Stored data entries:
---

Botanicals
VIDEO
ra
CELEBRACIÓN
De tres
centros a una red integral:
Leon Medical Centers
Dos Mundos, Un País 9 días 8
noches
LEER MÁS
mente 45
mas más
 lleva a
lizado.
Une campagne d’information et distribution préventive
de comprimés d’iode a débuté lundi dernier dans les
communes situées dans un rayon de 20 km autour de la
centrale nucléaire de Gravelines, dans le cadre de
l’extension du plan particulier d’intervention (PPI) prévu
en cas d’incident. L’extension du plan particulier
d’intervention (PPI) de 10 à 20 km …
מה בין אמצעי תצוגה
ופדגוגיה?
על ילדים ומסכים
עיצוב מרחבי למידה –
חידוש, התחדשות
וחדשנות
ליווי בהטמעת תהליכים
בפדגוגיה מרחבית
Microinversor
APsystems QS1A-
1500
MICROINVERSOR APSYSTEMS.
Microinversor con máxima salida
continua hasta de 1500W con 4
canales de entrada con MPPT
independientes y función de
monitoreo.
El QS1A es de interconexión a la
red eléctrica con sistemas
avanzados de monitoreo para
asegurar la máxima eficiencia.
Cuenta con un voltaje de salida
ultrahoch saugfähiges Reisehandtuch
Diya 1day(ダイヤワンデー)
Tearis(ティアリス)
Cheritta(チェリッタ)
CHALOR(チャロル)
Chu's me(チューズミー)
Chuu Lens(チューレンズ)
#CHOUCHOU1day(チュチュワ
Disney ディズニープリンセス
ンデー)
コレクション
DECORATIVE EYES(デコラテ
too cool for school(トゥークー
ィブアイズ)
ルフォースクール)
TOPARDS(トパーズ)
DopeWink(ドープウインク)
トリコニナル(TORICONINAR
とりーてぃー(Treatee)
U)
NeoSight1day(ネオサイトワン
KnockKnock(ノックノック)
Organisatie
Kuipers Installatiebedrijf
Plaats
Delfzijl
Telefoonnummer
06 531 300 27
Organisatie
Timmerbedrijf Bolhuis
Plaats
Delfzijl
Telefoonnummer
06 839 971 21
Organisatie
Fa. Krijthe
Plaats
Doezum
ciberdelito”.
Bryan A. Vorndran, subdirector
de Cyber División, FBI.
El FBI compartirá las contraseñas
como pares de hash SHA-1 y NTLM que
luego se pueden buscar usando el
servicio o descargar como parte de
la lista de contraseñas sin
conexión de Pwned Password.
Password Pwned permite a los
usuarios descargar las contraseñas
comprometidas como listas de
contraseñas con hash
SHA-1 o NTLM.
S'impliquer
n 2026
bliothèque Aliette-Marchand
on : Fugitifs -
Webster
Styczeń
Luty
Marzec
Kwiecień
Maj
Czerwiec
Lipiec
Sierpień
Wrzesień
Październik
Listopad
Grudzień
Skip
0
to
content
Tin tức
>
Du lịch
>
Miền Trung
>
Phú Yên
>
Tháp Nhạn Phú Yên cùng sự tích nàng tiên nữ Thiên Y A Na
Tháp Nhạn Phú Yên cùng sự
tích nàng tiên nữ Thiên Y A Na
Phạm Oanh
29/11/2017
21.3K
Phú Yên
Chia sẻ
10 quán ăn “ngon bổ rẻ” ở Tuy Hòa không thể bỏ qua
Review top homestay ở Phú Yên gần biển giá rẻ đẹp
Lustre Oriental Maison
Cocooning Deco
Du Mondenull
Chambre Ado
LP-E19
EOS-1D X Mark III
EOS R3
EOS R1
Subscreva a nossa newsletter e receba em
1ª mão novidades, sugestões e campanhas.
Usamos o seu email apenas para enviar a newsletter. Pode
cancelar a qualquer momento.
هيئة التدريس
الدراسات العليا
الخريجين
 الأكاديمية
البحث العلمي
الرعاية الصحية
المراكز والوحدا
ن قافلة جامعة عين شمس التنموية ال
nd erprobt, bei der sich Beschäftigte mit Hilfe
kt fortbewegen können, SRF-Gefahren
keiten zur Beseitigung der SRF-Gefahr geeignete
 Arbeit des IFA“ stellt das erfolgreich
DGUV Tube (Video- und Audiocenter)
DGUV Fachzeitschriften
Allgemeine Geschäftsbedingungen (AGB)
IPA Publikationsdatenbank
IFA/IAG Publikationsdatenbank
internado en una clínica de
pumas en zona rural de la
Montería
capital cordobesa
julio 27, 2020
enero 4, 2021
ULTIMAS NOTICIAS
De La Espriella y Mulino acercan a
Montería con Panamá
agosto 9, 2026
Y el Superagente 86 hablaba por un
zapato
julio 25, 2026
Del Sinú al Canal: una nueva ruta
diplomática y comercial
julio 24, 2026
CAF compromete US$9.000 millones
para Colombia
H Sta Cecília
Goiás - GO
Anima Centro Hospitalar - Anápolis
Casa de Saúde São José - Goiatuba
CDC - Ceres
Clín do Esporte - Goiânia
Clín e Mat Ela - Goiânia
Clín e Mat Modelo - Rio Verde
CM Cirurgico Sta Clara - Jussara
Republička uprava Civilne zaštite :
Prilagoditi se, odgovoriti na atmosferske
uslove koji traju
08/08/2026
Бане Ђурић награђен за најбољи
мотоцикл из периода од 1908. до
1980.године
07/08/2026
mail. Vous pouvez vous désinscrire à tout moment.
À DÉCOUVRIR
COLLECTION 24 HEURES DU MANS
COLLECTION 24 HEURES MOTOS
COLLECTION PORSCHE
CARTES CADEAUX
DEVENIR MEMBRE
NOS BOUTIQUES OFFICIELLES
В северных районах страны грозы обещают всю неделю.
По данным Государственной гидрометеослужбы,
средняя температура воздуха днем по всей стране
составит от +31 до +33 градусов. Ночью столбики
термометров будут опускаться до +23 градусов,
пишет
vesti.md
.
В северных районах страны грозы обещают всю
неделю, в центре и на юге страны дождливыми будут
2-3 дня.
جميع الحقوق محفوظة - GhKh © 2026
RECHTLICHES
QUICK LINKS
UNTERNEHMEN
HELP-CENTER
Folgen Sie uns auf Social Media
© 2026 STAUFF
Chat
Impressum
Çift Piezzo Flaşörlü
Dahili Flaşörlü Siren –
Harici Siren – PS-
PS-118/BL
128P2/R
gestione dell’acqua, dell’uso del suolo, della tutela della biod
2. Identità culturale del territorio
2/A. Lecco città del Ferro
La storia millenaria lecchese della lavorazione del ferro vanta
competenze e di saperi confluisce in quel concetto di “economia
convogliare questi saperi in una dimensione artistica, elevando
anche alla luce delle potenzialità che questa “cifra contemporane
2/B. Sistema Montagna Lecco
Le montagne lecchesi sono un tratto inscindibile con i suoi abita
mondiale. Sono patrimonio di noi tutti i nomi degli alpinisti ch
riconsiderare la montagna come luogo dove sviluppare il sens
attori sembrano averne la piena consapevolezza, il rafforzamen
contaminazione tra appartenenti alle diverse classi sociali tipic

---

- [Task goal]
Whenever a line of the data includes the word "Password", show that line in full.

- [Expected output]
conexión de Pwned Password.
Password Pwned permite a los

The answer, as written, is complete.